WORKING DATA:
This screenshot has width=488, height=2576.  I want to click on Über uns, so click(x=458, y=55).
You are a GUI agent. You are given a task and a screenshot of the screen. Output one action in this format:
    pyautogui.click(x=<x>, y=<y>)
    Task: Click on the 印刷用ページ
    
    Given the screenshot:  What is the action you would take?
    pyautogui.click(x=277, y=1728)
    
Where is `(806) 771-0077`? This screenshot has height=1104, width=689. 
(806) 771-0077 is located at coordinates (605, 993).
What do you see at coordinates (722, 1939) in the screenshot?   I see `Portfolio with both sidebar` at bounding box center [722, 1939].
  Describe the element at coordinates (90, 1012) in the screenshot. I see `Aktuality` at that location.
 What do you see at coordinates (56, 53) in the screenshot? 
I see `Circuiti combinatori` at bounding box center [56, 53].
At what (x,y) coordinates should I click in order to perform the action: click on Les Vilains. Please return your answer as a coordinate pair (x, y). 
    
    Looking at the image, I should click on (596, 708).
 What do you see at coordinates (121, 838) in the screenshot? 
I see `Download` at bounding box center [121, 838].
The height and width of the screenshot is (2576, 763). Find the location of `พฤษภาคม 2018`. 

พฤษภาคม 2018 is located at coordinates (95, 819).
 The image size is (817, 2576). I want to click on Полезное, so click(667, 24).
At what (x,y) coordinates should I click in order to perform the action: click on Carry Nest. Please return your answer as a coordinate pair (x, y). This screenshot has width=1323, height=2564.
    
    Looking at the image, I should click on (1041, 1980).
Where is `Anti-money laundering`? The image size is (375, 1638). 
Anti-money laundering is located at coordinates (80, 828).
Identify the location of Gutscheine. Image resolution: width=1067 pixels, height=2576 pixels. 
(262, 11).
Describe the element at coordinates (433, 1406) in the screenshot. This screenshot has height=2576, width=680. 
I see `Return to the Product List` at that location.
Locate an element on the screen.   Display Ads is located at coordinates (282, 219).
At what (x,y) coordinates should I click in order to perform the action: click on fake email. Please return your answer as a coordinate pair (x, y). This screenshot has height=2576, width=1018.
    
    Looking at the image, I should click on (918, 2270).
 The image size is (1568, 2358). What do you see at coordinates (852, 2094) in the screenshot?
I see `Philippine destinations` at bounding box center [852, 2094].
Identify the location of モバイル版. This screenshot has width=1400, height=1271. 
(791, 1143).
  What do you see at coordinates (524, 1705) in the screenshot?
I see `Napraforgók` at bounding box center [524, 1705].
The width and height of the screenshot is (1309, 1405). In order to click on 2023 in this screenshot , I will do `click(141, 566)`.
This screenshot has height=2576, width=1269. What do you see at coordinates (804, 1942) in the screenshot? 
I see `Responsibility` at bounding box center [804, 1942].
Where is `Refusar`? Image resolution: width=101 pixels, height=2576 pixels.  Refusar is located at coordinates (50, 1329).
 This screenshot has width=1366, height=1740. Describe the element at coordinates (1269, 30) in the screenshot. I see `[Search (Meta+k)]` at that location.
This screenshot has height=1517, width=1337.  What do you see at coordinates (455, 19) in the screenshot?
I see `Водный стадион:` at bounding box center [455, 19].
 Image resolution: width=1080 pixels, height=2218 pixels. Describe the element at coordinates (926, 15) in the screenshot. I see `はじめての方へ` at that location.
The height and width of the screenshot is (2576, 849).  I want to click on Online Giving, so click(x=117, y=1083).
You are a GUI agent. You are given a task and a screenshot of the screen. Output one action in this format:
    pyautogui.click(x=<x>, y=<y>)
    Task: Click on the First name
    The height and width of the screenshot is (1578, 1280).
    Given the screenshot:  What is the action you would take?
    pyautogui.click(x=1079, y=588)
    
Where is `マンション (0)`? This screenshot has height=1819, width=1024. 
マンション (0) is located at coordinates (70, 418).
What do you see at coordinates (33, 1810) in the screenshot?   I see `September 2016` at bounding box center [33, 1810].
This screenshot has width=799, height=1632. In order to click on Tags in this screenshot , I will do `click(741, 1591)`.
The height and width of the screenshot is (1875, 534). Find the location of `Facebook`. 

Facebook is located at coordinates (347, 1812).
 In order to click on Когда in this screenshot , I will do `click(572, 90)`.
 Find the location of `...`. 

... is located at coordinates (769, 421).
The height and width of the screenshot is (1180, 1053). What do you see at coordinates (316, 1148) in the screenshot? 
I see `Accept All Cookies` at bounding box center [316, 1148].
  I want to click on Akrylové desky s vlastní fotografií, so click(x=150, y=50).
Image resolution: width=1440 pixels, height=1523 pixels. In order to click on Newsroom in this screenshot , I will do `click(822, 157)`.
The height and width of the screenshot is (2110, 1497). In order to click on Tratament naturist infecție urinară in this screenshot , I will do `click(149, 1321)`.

ABOUT THIS EXERCISE: Output the line containing "The height and width of the screenshot is (2576, 849)." and every line after it through the final line of the records above, exactly as written and nothing else.

RESULT OF THE EXERCISE:
The height and width of the screenshot is (2576, 849).  I want to click on Online Giving, so click(x=117, y=1083).
You are a GUI agent. You are given a task and a screenshot of the screen. Output one action in this format:
    pyautogui.click(x=<x>, y=<y>)
    Task: Click on the First name
    The height and width of the screenshot is (1578, 1280).
    Given the screenshot:  What is the action you would take?
    pyautogui.click(x=1079, y=588)
    
Where is `マンション (0)`? This screenshot has height=1819, width=1024. 
マンション (0) is located at coordinates (70, 418).
What do you see at coordinates (33, 1810) in the screenshot?   I see `September 2016` at bounding box center [33, 1810].
This screenshot has width=799, height=1632. In order to click on Tags in this screenshot , I will do `click(741, 1591)`.
The height and width of the screenshot is (1875, 534). Find the location of `Facebook`. 

Facebook is located at coordinates (347, 1812).
 In order to click on Когда in this screenshot , I will do `click(572, 90)`.
 Find the location of `...`. 

... is located at coordinates (769, 421).
The height and width of the screenshot is (1180, 1053). What do you see at coordinates (316, 1148) in the screenshot? 
I see `Accept All Cookies` at bounding box center [316, 1148].
  I want to click on Akrylové desky s vlastní fotografií, so click(x=150, y=50).
Image resolution: width=1440 pixels, height=1523 pixels. In order to click on Newsroom in this screenshot , I will do `click(822, 157)`.
The height and width of the screenshot is (2110, 1497). In order to click on Tratament naturist infecție urinară in this screenshot , I will do `click(149, 1321)`.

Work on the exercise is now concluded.